Tyranny in Trenton

Tyranny reigns supreme in Trenton.

That is one conclusion that can be drawn in reviewing court documents filed in the case of Ettenger, et al v. Feigenbaum, et al, otherwise known as the case of the Palmer administration trying to discipline city firefighters who spoke out against a fire staffing plan that would have put the city at risk.

The case reads like something out of Soviet Russia.

The group of firefighters, upon learning of former Business Administrator Jane Feigenbaum’s plan to eliminate 13 fire captain positions from the department, decided to exercise their constitutional First Amendment rights and speak out against the scheme earlier this fall.

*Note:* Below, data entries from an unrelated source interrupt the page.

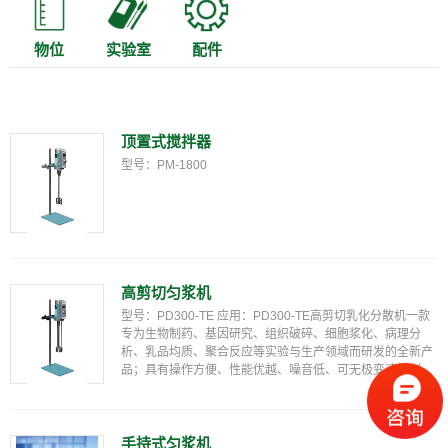
物位
实验室
配件
顶置式搅拌器
型号：PM-1800
高剪切匀浆机
型号：PD300-TE 应用：PD300-TE高剪切乳化分散机一款
专为生物制药、基因研究、组织破碎、细胞浆化、病理分
析、乳品均质、聚合反应等实验与生产领域而研发的全新产
品；具有操作方便、性能优越、噪音低、可无极变速控制且
适合长时间运转等特点。所有的分散刀头都是可更换的且方
便清洗灭菌。可选的多种分散刀头满足了其处理量从...
手持式匀浆机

They did so by identifying themselves as representatives of the two local firefighter unions on a press release announcing a press conference at the public atrium area of Fire Headquarters on Perry Street.  They held the conference, without incident, for approximately 45 minutes on the date quoted on the release.

That’s when all hell broke loose.

Apparently the negative comments regarding the potential public safety danger carried with Ms. Feigenbaum’s staffing plan caused Mayor Douglas H. Palmer and the business administrator to fly into a rage.

As a result, Ms. Feigenbaum contacted acting Fire Director Hank Gliottone and told him to bring the firemen up on charges or face termination himself, according to the lawsuit, all because the three men properly used free speech to question a plan that would have put the entire City of Trenton at risk.

The disciplinary charges chosen to warrant punishment are both comical and contradictory.

In one, the city claims that one firefighter broke an archaic rule that says firemen may not wear uniforms to theaters, circuses, and other public places because it may result in free admission.

Then the city declares that the firemen misused non-public property at Fire Department headquarters for their press conference, despite the fact that the men received clearance from the acting fire director to do so.

Read it again.

Those two charges do not comport.  One is about wearing a uniform in a public place and the other alleges misuse of non-public property – which is it Palmer lackeys?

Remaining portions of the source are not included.